• En lisant Amoralités familières de Maurice Chapelan

    Pourquoi avoir acheté (à Paris chez Mona Lisait, rue Pavée) Amoralités familières de Maurice Chapelan, publié chez Grasset en mil neuf cent soixante-quatre, c’est que l’ouvrant au hasard j’y ai lu ceci :

    Je ne préfère pas tous les jours ce que je préfère.

    Livre un peu abîmé, vendu un euro cinquante, quand j’en ôte l’étiquette du prix en quatrième de couverture, celle-ci arrache la couleur verte, mais grâce aux interventions successives de celle qui vient de Paris (y dessinant en rose de la main gauche un vrai faux portrait de moi-même pour cacher la déchirure) et du bouquiniste du Rêve de l’Escalier (en recollant le dos puis le couvrant d’un plastique translucide), le voilà rénové et bon à lire.

    Tout n’y est pas du niveau de l’aphorisme qui me l’a fait acheter, loin de là, mais quand même j’en trouve d’autres pour me contenter :

    On se défend contre l’humour par le rire.

    Qui me conteste m’atteste.

    Je voudrais bien savoir ce que j’en pense.

    Ce n’est pas tout, Chapelan évoque aussi les figures littéraires de son temps :

    Léautaud a les vertus d’un écrivain et les vices d’une concierge.

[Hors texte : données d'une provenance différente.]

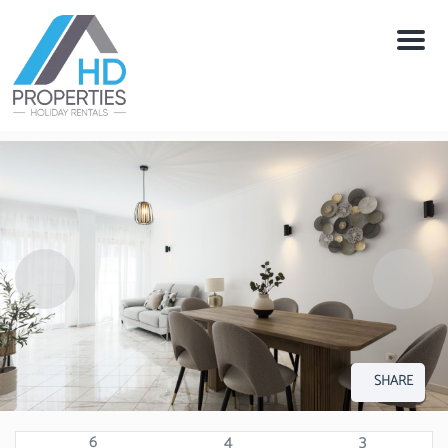
Menu
SHARE
6
4
3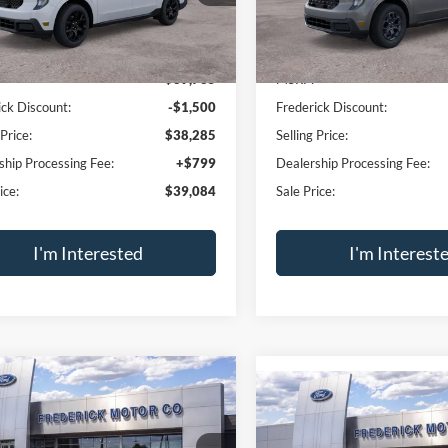
Trade Appraisal
Trade Apprai
Window
mpare Vehicle
Compare Vehicle
Sticker
$39,084
500
$1,500
Ford Maverick
XLT
2026
Ford Maverick
XL
I-4 Hybrid
SALE PRICE
2.5L I-4 Hybrid
NGS
SAVINGS
Price Drop
FTTW8J30TRB36104
Stock:
49564
W8J
VIN:
3FTTW8J31TRB34152
Sto
Model:
W8J
Ext.
Int.
ck
Less
Less
In Stock
$39,785
MSRP:
ick Discount:
-$1,500
Frederick Discount:
 Price:
$38,285
Selling Price:
ship Processing Fee:
+$799
Dealership Processing Fee: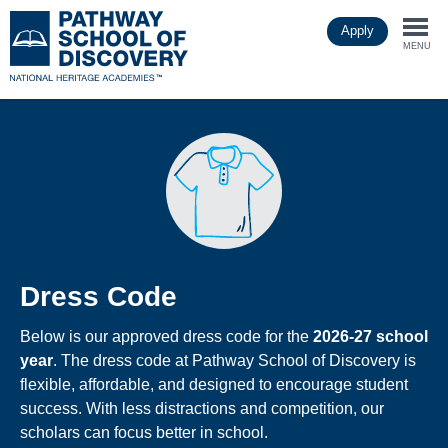
Skip
Apply
to
Togg
main
MENU
content
navi
Dress Code
Below is our approved dress code for the
2026-27 school
year
. The dress code at Pathway School of Discovery is
flexible, affordable, and designed to encourage student
success. With less distractions and competition, our
scholars can focus better in school.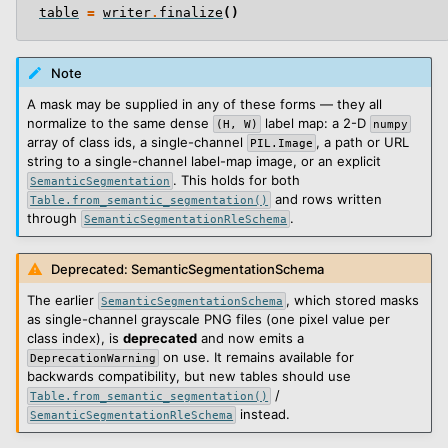
table
=
writer
.
finalize
()
Note
A mask may be supplied in any of these forms — they all
normalize to the same dense
label map: a 2-D
(H,
W)
numpy
array of class ids, a single-channel
, a path or URL
PIL.Image
string to a single-channel label-map image, or an explicit
. This holds for both
SemanticSegmentation
and rows written
Table.from_semantic_segmentation()
through
.
SemanticSegmentationRleSchema
Deprecated: SemanticSegmentationSchema
The earlier
, which stored masks
SemanticSegmentationSchema
as single-channel grayscale PNG files (one pixel value per
class index), is
deprecated
and now emits a
on use. It remains available for
DeprecationWarning
backwards compatibility, but new tables should use
/
Table.from_semantic_segmentation()
instead.
SemanticSegmentationRleSchema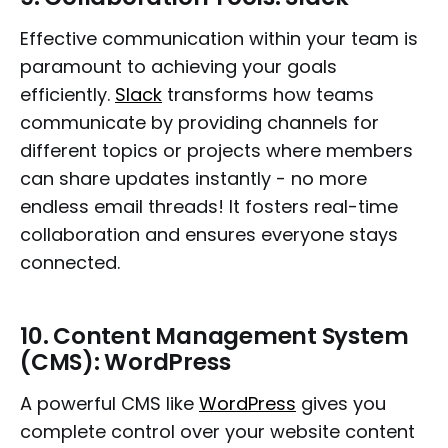
Effective communication within your team is
paramount to achieving your goals
efficiently.
Slack
transforms how teams
communicate by providing channels for
different topics or projects where members
can share updates instantly - no more
endless email threads! It fosters real-time
collaboration and ensures everyone stays
connected.
10.
Content Management System
(CMS): WordPress
A powerful CMS like
WordPress
gives you
complete control over your website content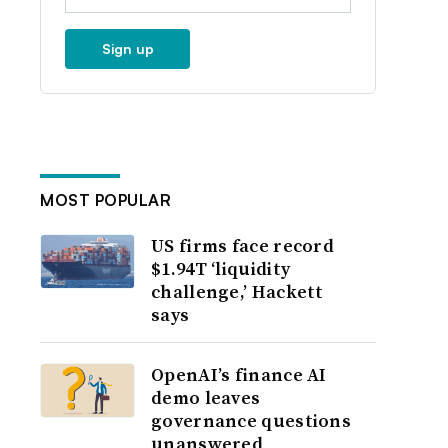
Sign up
MOST POPULAR
US firms face record
$1.94T ‘liquidity
challenge,’ Hackett
says
OpenAI’s finance AI
demo leaves
governance questions
unanswered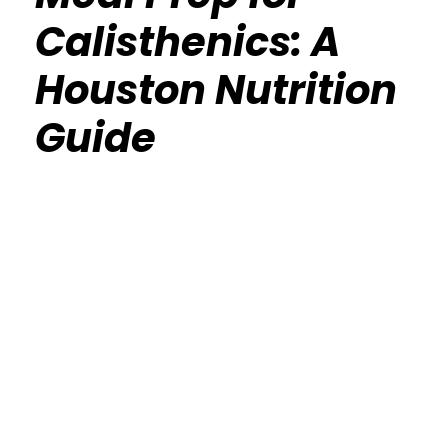
Calisthenics: A
Houston Nutrition
Guide
Calisthenics Gym Houston Functional
Bodyweight Training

Mais sans la concierge, pas d’écrivain.

    Et est assez concierge pour être qualifié d’écrivain :

    Maurice Sachs faisait un petit trou dans le sol et l’amour avec la terre. J’ai connu, dans l’Aveyron, de jeunes paysans qui m’avouèrent cette pratique. Tout de même, ils préféraient leur chèvre.

    Quant à ses goûts sexuels, ils le conduisent vers les jeunes filles qui reviennent à plusieurs occasions sous sa plume:

    A la table voisine, une jeune fille, assise en face de sa mère, est en train de mordre dans une banane. Je la regarde fixement. Son visage s’empourpre. Elle a pensé la même chose que moi.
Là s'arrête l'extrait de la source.